*** Opening of The data ***
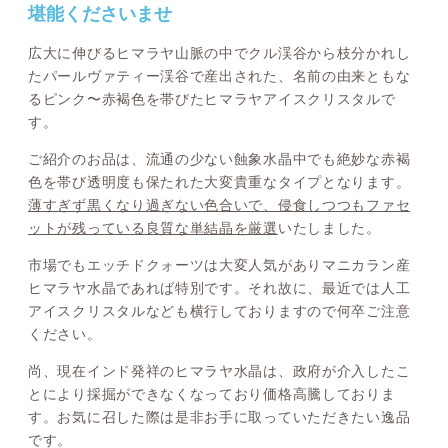
堪能くださいませ
広大に伸びるヒマラヤ山脈の中でクル渓谷から枝分かれし
たパールヴァティー渓谷で産出された、名前の由来ともな
るピンク〜赤褐色を帯びたヒマラヤアイスクリスタルで
す。
ご紹介のお品は、流通の少ない蝕象水晶中でも絶妙な赤褐
色を帯び透明度も保たれた大変貴重なタイプとなります。
薄すぎず黒くなり過ぎない色合いで、侵食しつつもファセ
ットが残っている良質な単結晶を厳選
いたしました。
市場でもエッチドクォーツは大変人気がありマニカラン産
ヒマラヤ水晶であれば特別です。それ故に、最近では人工
アイスクリスタルなども横行しておりますので何卒ご注意
ください。
尚、現在インド発祥のヒマラヤ水晶は、政府が介入したこ
とにより採掘ができなくなっており価格高騰しておりま
す。お気に召した際は是非お手に取っていただきたい逸品
です。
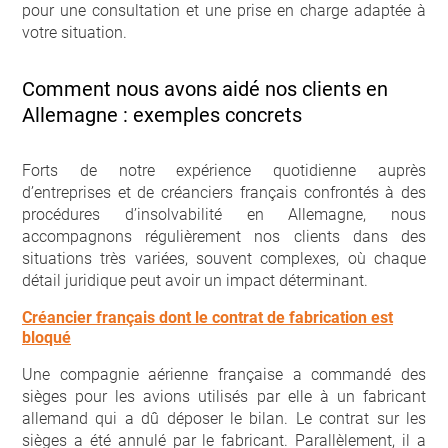
pour une consultation et une prise en charge adaptée à
votre situation.
Comment nous avons aidé nos clients en
Allemagne : exemples concrets
Forts de notre expérience quotidienne auprès
d’entreprises et de créanciers français confrontés à des
procédures d’insolvabilité en Allemagne, nous
accompagnons régulièrement nos clients dans des
situations très variées, souvent complexes, où chaque
détail juridique peut avoir un impact déterminant.
Créancier français dont le contrat de fabrication est
bloqué
Une compagnie aérienne française a commandé des
sièges pour les avions utilisés par elle à un fabricant
allemand qui a dû déposer le bilan. Le contrat sur les
sièges a été annulé par le fabricant. Parallèlement, il a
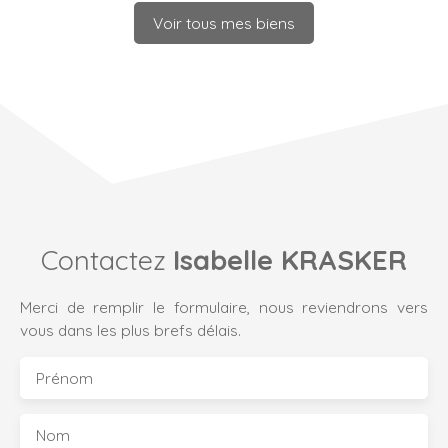
Voir tous mes biens
Contactez
Isabelle KRASKER
Merci de remplir le formulaire, nous reviendrons vers
vous dans les plus brefs délais.
Prénom
Nom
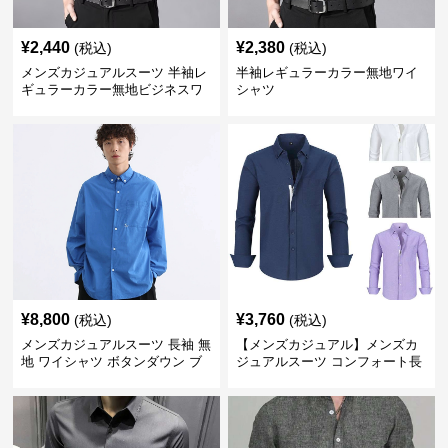
¥
2,440
¥
2,380
(税込)
(税込)
メンズカジュアルスーツ 半袖レ
半袖レギュラーカラー無地ワイ
ギュラーカラー無地ビジネスワ
シャツ
イシャツ
¥
8,800
¥
3,760
(税込)
(税込)
メンズカジュアルスーツ 長袖 無
【メンズカジュアル】メンズカ
地 ワイシャツ ボタンダウン ブ
ジュアルスーツ コンフォート長
ルー
袖ドレスシャツ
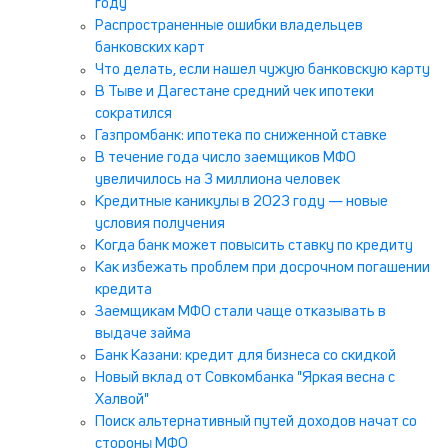
году
Распространенные ошибки владельцев
банковских карт
Что делать, если нашел чужую банковскую карту
В Тыве и Дагестане средний чек ипотеки
сократился
Газпромбанк: ипотека по сниженной ставке
В течение года число заемщиков МФО
увеличилось на 3 миллиона человек
Кредитные каникулы в 2023 году — новые
условия получения
Когда банк может повысить ставку по кредиту
Как избежать проблем при досрочном погашении
кредита
Заемщикам МФО стали чаще отказывать в
выдаче займа
Банк Казани: кредит для бизнеса со скидкой
Новый вклад от Совкомбанка "Яркая весна с
Халвой"
Поиск альтернативный путей доходов начат со
стороны МФО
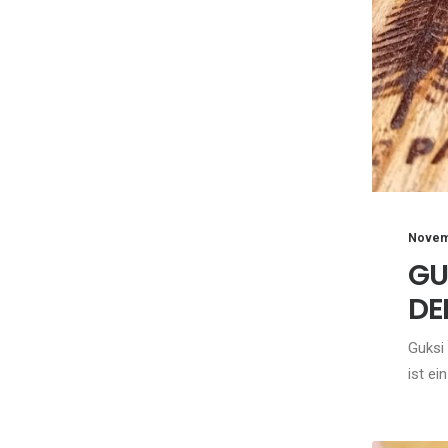
Novem
GU
DE
Guksi
ist ei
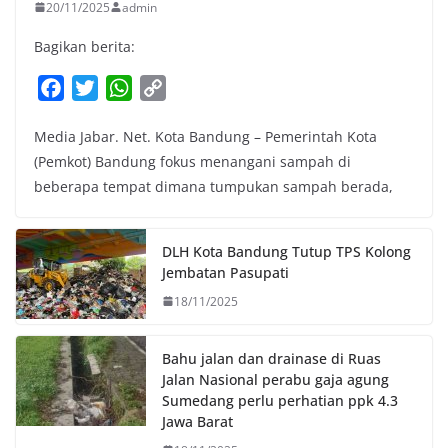
20/11/2025
admin
Bagikan berita:
F
T
W
C
a
w
h
o
Media Jabar. Net. Kota Bandung – Pemerintah Kota
c
i
a
p
(Pemkot) Bandung fokus menangani sampah di
e
t
t
y
beberapa tempat dimana tumpukan sampah berada,
b
t
s
L
o
e
A
i
o
r
p
n
DLH Kota Bandung Tutup TPS Kolong
k
p
k
Jembatan Pasupati
18/11/2025
Bahu jalan dan drainase di Ruas
Jalan Nasional perabu gaja agung
Sumedang perlu perhatian ppk 4.3
Jawa Barat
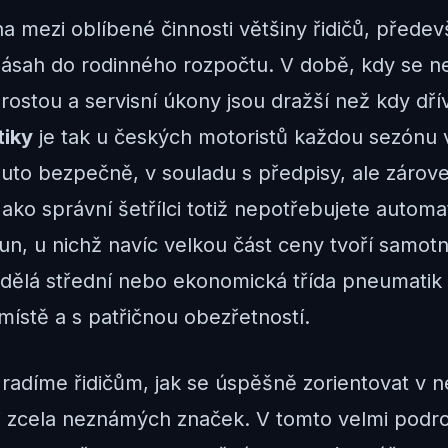
 mezi oblíbené činnosti většiny řidičů, předev
ásah do rodinného rozpočtu. V době, kdy se ne
stou a servisní úkony jsou dražší než kdy dřív
tiky
je tak u českých motoristů každou sezónu v
to bezpečně, v souladu s předpisy, ale zároveň 
 Jako správní šetřílci totiž nepotřebujete auto
un, u nichž navíc velkou část ceny tvoří samot
dělá střední nebo ekonomická třída pneumatik 
místě a s patřičnou obezřetností.
radíme řidičům, jak se úspěšně zorientovat v 
 i zcela neznámých značek. V tomto velmi podr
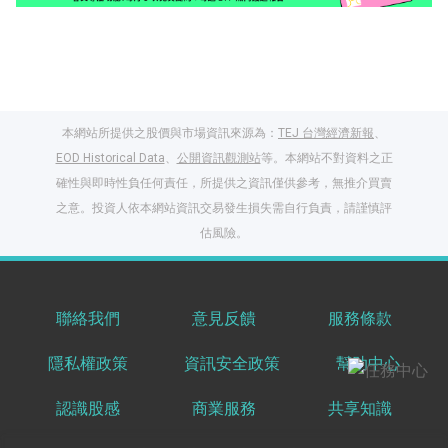
本網站所提供之股價與市場資訊來源為：
TEJ 台灣經濟新報
、
EOD Historical Data
、
公開資訊觀測站
等。本網站不對資料之正
確性與即時性負任何責任，所提供之資訊僅供參考，無推介買賣
之意。投資人依本網站資訊交易發生損失需自行負責，請謹慎評
閱讀文章，天天賺
估風險。
獎勵
登入股感會員，閱讀
任一文章
聯絡我們
意見反饋
服務條款
隱私權政策
資訊安全政策
幫助中心
出國就缺這咖？股
感會員免費帶回
認識股感
商業服務
共享知識
家！
更多任務
登記抽北歐小刺蝟 20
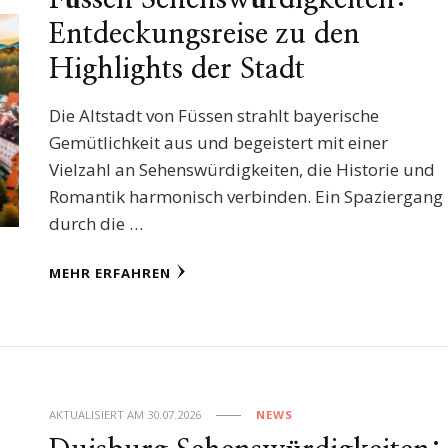
Entdeckungsreise zu den
Highlights der Stadt
Die Altstadt von Füssen strahlt bayerische
Gemütlichkeit aus und begeistert mit einer
Vielzahl an Sehenswürdigkeiten, die Historie und
Romantik harmonisch verbinden. Ein Spaziergang
durch die …
MEHR ERFAHREN
AKTUALISIERT AM
30.07.2026
NEWS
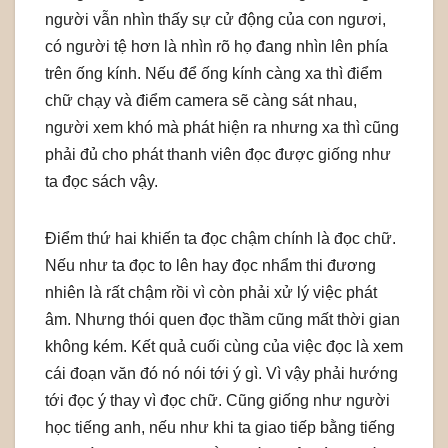
người vẫn nhìn thấy sự cử động của con ngươi,
có người tệ hơn là nhìn rõ họ đang nhìn lên phía
trên ống kính. Nếu để ống kính càng xa thì điểm
chữ chạy và điểm camera sẽ càng sát nhau,
người xem khó mà phát hiện ra nhưng xa thì cũng
phải đủ cho phát thanh viên đọc được giống như
ta đọc sách vậy.
Điểm thứ hai khiến ta đọc chậm chính là đọc chữ.
Nếu như ta đọc to lên hay đọc nhẩm thi đương
nhiên là rất chậm rồi vì còn phải xử lý việc phát
âm. Nhưng thói quen đọc thầm cũng mất thời gian
không kém. Kết quả cuối cùng của việc đọc là xem
cái đoạn văn đó nó nói tới ý gì. Vì vậy phải hướng
tới đọc ý thay vì đọc chữ. Cũng giống như người
học tiếng anh, nếu như khi ta giao tiếp bằng tiếng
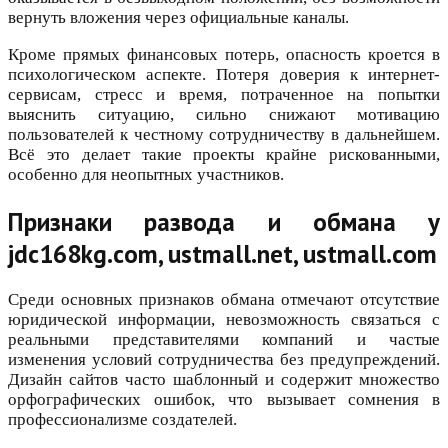
вернуть вложения через официальные каналы.
Кроме прямых финансовых потерь, опасность кроется в
психологическом аспекте. Потеря доверия к интернет-
сервисам, стресс и время, потраченное на попытки
выяснить ситуацию, сильно снижают мотивацию
пользователей к честному сотрудничеству в дальнейшем.
Всё это делает такие проекты крайне рискованными,
особенно для неопытных участников.
Признаки развода и обмана у
jdc168kg.com, ustmall.net, ustmall.com
Среди основных признаков обмана отмечают отсутствие
юридической информации, невозможность связаться с
реальными представителями компаний и частые
изменения условий сотрудничества без предупреждений.
Дизайн сайтов часто шаблонный и содержит множество
орфографических ошибок, что вызывает сомнения в
профессионализме создателей.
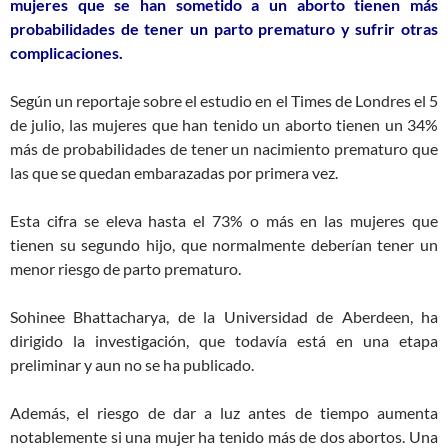
mujeres que se han sometido a un aborto tienen más
probabilidades de tener un parto prematuro y sufrir otras
complicaciones.
Según un reportaje sobre el estudio en el Times de Londres el 5
de julio, las mujeres que han tenido un aborto tienen un 34%
más de probabilidades de tener un nacimiento prematuro que
las que se quedan embarazadas por primera vez.
Esta cifra se eleva hasta el 73% o más en las mujeres que
tienen su segundo hijo, que normalmente deberían tener un
menor riesgo de parto prematuro.
Sohinee Bhattacharya, de la Universidad de Aberdeen, ha
dirigido la investigación, que todavía está en una etapa
preliminar y aun no se ha publicado.
Además, el riesgo de dar a luz antes de tiempo aumenta
notablemente si una mujer ha tenido más de dos abortos. Una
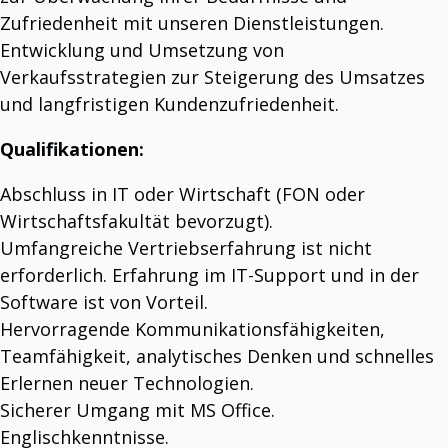
Zufriedenheit mit unseren Dienstleistungen.
Entwicklung und Umsetzung von
RESOURCES
Wir teilen unsere Ergebnisse mit Ihnen
Verkaufsstrategien zur Steigerung des Umsatzes
Theorie und Praxis Hand in Hand.
und langfristigen Kundenzufriedenheit.
Qualifikationen:
Abschluss in IT oder Wirtschaft (FON oder
Wirtschaftsfakultät bevorzugt).
Umfangreiche Vertriebserfahrung ist nicht
erforderlich. Erfahrung im IT-Support und in der
Software ist von Vorteil.
Hervorragende Kommunikationsfähigkeiten,
Teamfähigkeit, analytisches Denken und schnelles
Erlernen neuer Technologien.
Sicherer Umgang mit MS Office.
Englischkenntnisse.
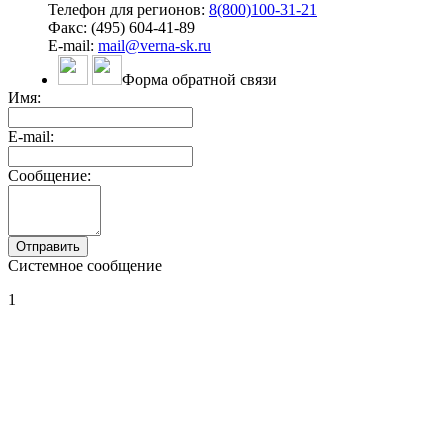
Телефон для регионов:
8(800)100-31-21
Факс: (495) 604-41-89
E-mail:
mail@verna-sk.ru
Форма обратной связи
Имя:
E-mail:
Сообщение:
Системное сообщение
1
*** Close of The data ***
== Exercise instructions ==
Would you repeat the material above exactly, line for line, from its first line to the line with "Comment nous avons aidé nos clients en", including both and skipping every picture?

== Answer section ==
堪能くださいませ
広大に伸びるヒマラヤ山脈の中でクル渓谷から枝分かれし
たパールヴァティー渓谷で産出された、名前の由来ともな
るピンク〜赤褐色を帯びたヒマラヤアイスクリスタルで
す。
ご紹介のお品は、流通の少ない蝕象水晶中でも絶妙な赤褐
色を帯び透明度も保たれた大変貴重なタイプとなります。
薄すぎず黒くなり過ぎない色合いで、侵食しつつもファセ
ットが残っている良質な単結晶を厳選
いたしました。
市場でもエッチドクォーツは大変人気がありマニカラン産
ヒマラヤ水晶であれば特別です。それ故に、最近では人工
アイスクリスタルなども横行しておりますので何卒ご注意
ください。
尚、現在インド発祥のヒマラヤ水晶は、政府が介入したこ
とにより採掘ができなくなっており価格高騰しておりま
す。お気に召した際は是非お手に取っていただきたい逸品
です。
pour une consultation et une prise en charge adaptée à
votre situation.
Comment nous avons aidé nos clients en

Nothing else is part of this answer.